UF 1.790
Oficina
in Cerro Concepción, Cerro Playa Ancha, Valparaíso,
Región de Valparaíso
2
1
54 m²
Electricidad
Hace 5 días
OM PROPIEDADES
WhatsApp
..........
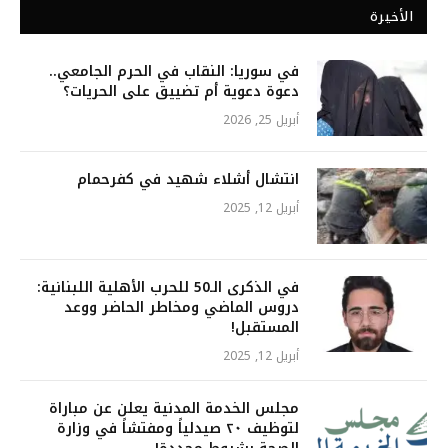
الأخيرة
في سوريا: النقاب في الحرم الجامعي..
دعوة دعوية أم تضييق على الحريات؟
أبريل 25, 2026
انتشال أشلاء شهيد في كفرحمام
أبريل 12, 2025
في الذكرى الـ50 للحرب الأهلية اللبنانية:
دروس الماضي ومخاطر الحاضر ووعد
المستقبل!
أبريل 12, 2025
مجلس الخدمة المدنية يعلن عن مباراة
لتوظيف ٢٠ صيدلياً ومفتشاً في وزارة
..........
Task item.
State how many lines in the entries hold the word "Valparaíso", giving the number alone.

Task solution.
2